Page MenuHomePhabricator

[ELF] Respect output section alignment for AT> (non-null lmaRegion)
ClosedPublic

Authored by MaskRay on Sat, Feb 8, 12:15 PM.

Details

Summary

When lmaRegion is non-null, respect the output section alignment.
This rule is analogous to switchTo(sec) which advances sh_addr (VMA).

This fixes the p_paddr misalignment issue as reported by
https://android-review.googlesource.com/c/trusty/external/trusted-firmware-a/+/1230058

linkerscript/align-lma.s has a FIXME that demonstrates another bug:
.bss ... >RAM should be placed in a different PT_LOAD (GNU ld
behavior) because its lmaRegion (nullptr) is different from the previous
section's lmaRegion (ROM).

Diff Detail

Event Timeline

MaskRay created this revision.Sat, Feb 8, 12:15 PM
MaskRay updated this revision to Diff 243407.Sat, Feb 8, 12:58 PM

Improve test

MaskRay updated this revision to Diff 243449.Sun, Feb 9, 8:51 AM

Rename align-lma.test to lma-align.test and improve a FIXME comment.

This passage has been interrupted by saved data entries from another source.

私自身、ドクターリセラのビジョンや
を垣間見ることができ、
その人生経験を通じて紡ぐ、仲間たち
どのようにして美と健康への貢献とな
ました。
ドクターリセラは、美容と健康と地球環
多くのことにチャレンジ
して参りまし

It looks fine to me. Perhaps please wait a bit to see if other people have an opinion on this.
Have a few minor nits/questions though.

lld/test/ELF/linkerscript/lma-align.test
4

3 nits:

  1. The space is missing .byte 0;.data; -> .byte 0; .data;
  2. It is probably might be a matter of taste or may be related to my personal workflow, but still: the constructions in test cases which use | like here do make things a bit more difficult to debug. I.e. the asm file is not created, but sometimes it is useful to have it. Up to you probably as it is not that hard to change when needed anyways.
  3. Pardon my ignorance, but why .space 1 for .bss and .byte 0 for asm? Does it have a different meaning?
19

If you have a plan to fix it soon, it is fine, otherwise may be worth to create a bug and add a link here?

(nit: add a : after FIXME)

30

Missing a full stop here and in the comment above.

grimar added inline comments.Mon, Feb 10, 1:03 AM
lld/test/ELF/linkerscript/lma-align.test
4
  1. for asm -> for .data
grimar added inline comments.Mon, Feb 10, 2:04 AM
lld/test/ELF/linkerscript/lma-align.test
19

Ah, you've fixed it in D74297. I did not see it at the moment of writing this comment.

psmith added a subscriber: psmith.Mon, Feb 10, 2:06 AM

Do you happen to know how this relates to the ALIGN_WITH_INPUT linker script keyword? Apologies I've got stuck in an airport due to flight cancellations and can't check easily. I had thought that in BFD if you wanted InputSection alignment to affect LMA you needed to add ALIGN_WITH_INPUT.

For example, taken from one of the few pages I could find that mentioned it: https://www.openstm32.org/forumthread4866

don’t forget to use ALIGN_WITH_INPUT section attribute, or you’d have aligned sections slipping if previous section doesn’t completely fill the aligned size.
...
  /* The startup code goes first into FLASH */
  .isr_vector : ALIGN_WITH_INPUT
  {
    . = ALIGN(4);
    KEEP(*(.isr_vector)) /* Startup code */
    . = ALIGN(4);
  } >FLASH AT > AXIFLASH

A brief look at BFD implies that LMA is only aligned for an OS that goes into a memory region if ALIGN_WITH_INPUT is true. I suspect that not aligning LMA can give some size savings, for example if at load time the OutputSections are byte-copied from their LMA to their aligned VMA then it doesn't matter if they are not aligned in LMA.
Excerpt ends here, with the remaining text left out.